Uploaded by lynda on 07.06.2012

When you work with multiple objects in the scene, a lot of times you will want to see
a list of everything that's in the scene. You know, clicking on one object and seeing
its name is not the same as seeing a list of everything in the scene. So we can do this
by using what's called the Outliner. So we go into Window > Outliner and an Outliner
window should pop up. We can also use this as a panel within a viewport. But let's just
go ahead and keep this as a floating window. I am going to go ahead and just move my objects
over, so we can see the scene a little bit better. And you'll notice here that we have
every object in the scene. So in this case I have Chair_01, 02, 03, I also have the Bowl
in the scene, oranges, and so on. So this window allows us to select and manipulate
objects in the scene. So if I want to select multiple objects, it's very similar to selecting
from a list in any operating system. So if I hold down the Shift key, I can select all
of these. If I just click on one, I'll select that one. And again, hold down the Shift key,
I can select all of them. If I hold down the Ctrl or Command key, I can select individual
ones as well. So if I want to I can select whichever ones I want by holding down Ctrl
or Command. Or if I hold down Shift, it will select everything in between where I click.
Now in addition to the objects in the scene, you can also see a lot of other things in
the Outliner. We can see each one of our perspective, top, front and side cameras are in the scene,
we also have lights. If we have default lights in the scene, we can see those as well. Now
along the top of the Outliner window, we have a Display object here, we can Display our
objects or the Objects and the Shapes. So notice how this changes a little bit. So we
have our Objects here. But if we Display Objects and Shapes, it's basically like going into
the Attribute Editor, where we have the object, which is basically just the positioning data
of the object, but also the shape attached to that, which is in this case the shape of
the chair.

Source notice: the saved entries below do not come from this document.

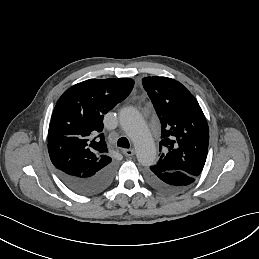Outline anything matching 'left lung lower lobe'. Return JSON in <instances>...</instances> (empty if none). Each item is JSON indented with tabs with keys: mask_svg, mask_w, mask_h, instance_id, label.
Masks as SVG:
<instances>
[{
	"mask_svg": "<svg viewBox=\"0 0 259 259\" xmlns=\"http://www.w3.org/2000/svg\"><path fill=\"white\" fill-rule=\"evenodd\" d=\"M146 178L153 188L167 194H177L187 190L196 179L180 171L159 174L148 171Z\"/></svg>",
	"mask_w": 259,
	"mask_h": 259,
	"instance_id": "left-lung-lower-lobe-1",
	"label": "left lung lower lobe"
}]
</instances>
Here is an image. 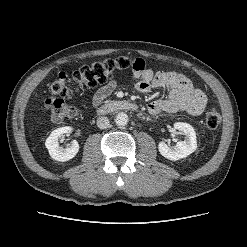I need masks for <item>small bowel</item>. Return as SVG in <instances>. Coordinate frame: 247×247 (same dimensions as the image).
Returning a JSON list of instances; mask_svg holds the SVG:
<instances>
[{"label": "small bowel", "instance_id": "obj_1", "mask_svg": "<svg viewBox=\"0 0 247 247\" xmlns=\"http://www.w3.org/2000/svg\"><path fill=\"white\" fill-rule=\"evenodd\" d=\"M133 76L138 80L136 89L139 92L148 93L155 88L168 91L166 98L155 100L148 105L151 114L184 112L197 116L204 111L206 95L196 89L183 72L158 71L154 73L146 68L144 60L137 58L134 59ZM115 87L116 82L110 80L98 88L93 94V104H98L107 98Z\"/></svg>", "mask_w": 247, "mask_h": 247}]
</instances>
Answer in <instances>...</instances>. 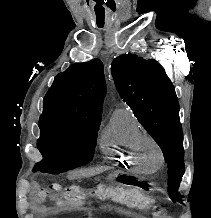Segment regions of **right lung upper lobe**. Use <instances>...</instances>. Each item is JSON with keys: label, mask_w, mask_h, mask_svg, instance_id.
I'll return each instance as SVG.
<instances>
[{"label": "right lung upper lobe", "mask_w": 211, "mask_h": 218, "mask_svg": "<svg viewBox=\"0 0 211 218\" xmlns=\"http://www.w3.org/2000/svg\"><path fill=\"white\" fill-rule=\"evenodd\" d=\"M105 92L101 60L73 64L55 77L43 100V113L101 118Z\"/></svg>", "instance_id": "right-lung-upper-lobe-1"}]
</instances>
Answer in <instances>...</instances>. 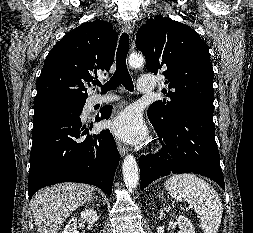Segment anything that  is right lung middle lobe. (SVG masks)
Instances as JSON below:
<instances>
[{
    "label": "right lung middle lobe",
    "mask_w": 253,
    "mask_h": 233,
    "mask_svg": "<svg viewBox=\"0 0 253 233\" xmlns=\"http://www.w3.org/2000/svg\"><path fill=\"white\" fill-rule=\"evenodd\" d=\"M85 104V100H70V99H62V98H56V99H50L46 100L37 104H34V111L39 112L41 110L51 108V107H65V108H71L77 111H82L83 106Z\"/></svg>",
    "instance_id": "1"
}]
</instances>
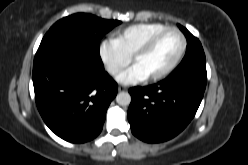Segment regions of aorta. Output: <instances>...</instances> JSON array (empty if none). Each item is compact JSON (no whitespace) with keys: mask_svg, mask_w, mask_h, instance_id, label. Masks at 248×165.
Returning <instances> with one entry per match:
<instances>
[{"mask_svg":"<svg viewBox=\"0 0 248 165\" xmlns=\"http://www.w3.org/2000/svg\"><path fill=\"white\" fill-rule=\"evenodd\" d=\"M116 102L121 106H127L131 102V96L128 92H120L116 96Z\"/></svg>","mask_w":248,"mask_h":165,"instance_id":"1","label":"aorta"}]
</instances>
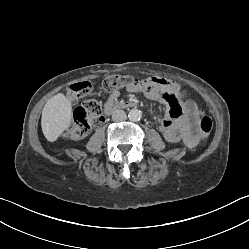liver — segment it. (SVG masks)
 <instances>
[{
    "label": "liver",
    "instance_id": "1",
    "mask_svg": "<svg viewBox=\"0 0 249 249\" xmlns=\"http://www.w3.org/2000/svg\"><path fill=\"white\" fill-rule=\"evenodd\" d=\"M72 103L62 93L51 97L42 111L41 127L45 138L54 142L70 126Z\"/></svg>",
    "mask_w": 249,
    "mask_h": 249
}]
</instances>
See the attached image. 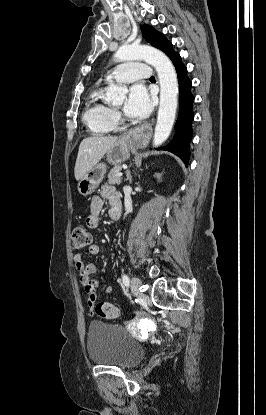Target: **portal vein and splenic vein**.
Here are the masks:
<instances>
[{
    "instance_id": "18ae733b",
    "label": "portal vein and splenic vein",
    "mask_w": 266,
    "mask_h": 415,
    "mask_svg": "<svg viewBox=\"0 0 266 415\" xmlns=\"http://www.w3.org/2000/svg\"><path fill=\"white\" fill-rule=\"evenodd\" d=\"M123 175V173L122 172H119V173H117V177H121Z\"/></svg>"
}]
</instances>
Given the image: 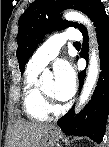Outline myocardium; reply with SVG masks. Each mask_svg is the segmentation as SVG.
Instances as JSON below:
<instances>
[{
    "instance_id": "1",
    "label": "myocardium",
    "mask_w": 109,
    "mask_h": 147,
    "mask_svg": "<svg viewBox=\"0 0 109 147\" xmlns=\"http://www.w3.org/2000/svg\"><path fill=\"white\" fill-rule=\"evenodd\" d=\"M39 91H40V93H41L47 107L50 108V109H53L54 104H55L53 96L46 93L42 88H39Z\"/></svg>"
}]
</instances>
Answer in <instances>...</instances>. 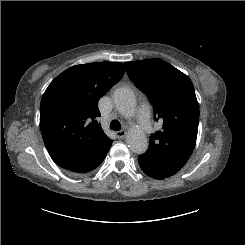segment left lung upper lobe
<instances>
[{
    "label": "left lung upper lobe",
    "instance_id": "5c2ea615",
    "mask_svg": "<svg viewBox=\"0 0 245 245\" xmlns=\"http://www.w3.org/2000/svg\"><path fill=\"white\" fill-rule=\"evenodd\" d=\"M130 79L149 98L154 119L162 130L150 136L147 152L160 154L184 166L197 138L199 106L187 75L159 59L126 62Z\"/></svg>",
    "mask_w": 245,
    "mask_h": 245
}]
</instances>
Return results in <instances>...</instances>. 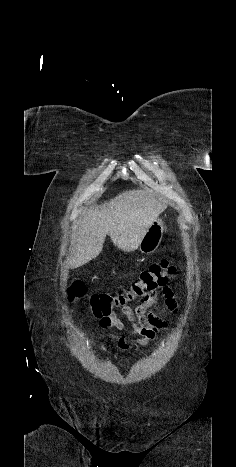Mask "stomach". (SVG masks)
<instances>
[{"instance_id":"1","label":"stomach","mask_w":236,"mask_h":467,"mask_svg":"<svg viewBox=\"0 0 236 467\" xmlns=\"http://www.w3.org/2000/svg\"><path fill=\"white\" fill-rule=\"evenodd\" d=\"M164 231V224L162 219H156L152 225L147 229L144 237L142 238L139 250L143 254H151L158 248Z\"/></svg>"}]
</instances>
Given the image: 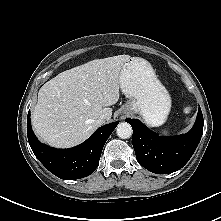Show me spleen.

So if I highlight this here, you can see we have what's called the Chair Shape.
And you can actually see how when I select this, it's selecting it in the Attribute Editor.
So we can also go ahead and turn this off here, but we also can see all the attributes
for an object, so if I highlight this, I can actually go through and see every single attribute
for this object. So basically everything you would see in the Attribute Editor, I can see
that. And typically, we don't want to see that because that gets really messy, but we
also can see which objects are connected to each other in terms of hierarchies, and so
on. We can also show Types of objects. So if I only want to show Polygonal objects,
it will only show those objects. So stuff like the oranges in the bowl on the table,
which are surfaces or NURBS objects, those don't show up. So if I were to display NURBS
objects, those would show up, but if I turn off Polygon objects, only the bowl and the
oranges show up. It doesn't mean I can't select those things, they just don't show up in the
Outliner. Now this can be really handy if you have a big scene, and you just want to
see certain types of objects. We can just go through and turn on everything by doing
Show All. And as with most windows, we do have a Help option. So those are some of the
basics of how to use the Outliner. Now the Outliner again is a great way to see everything
in your scene and to select objects by Name or by Type.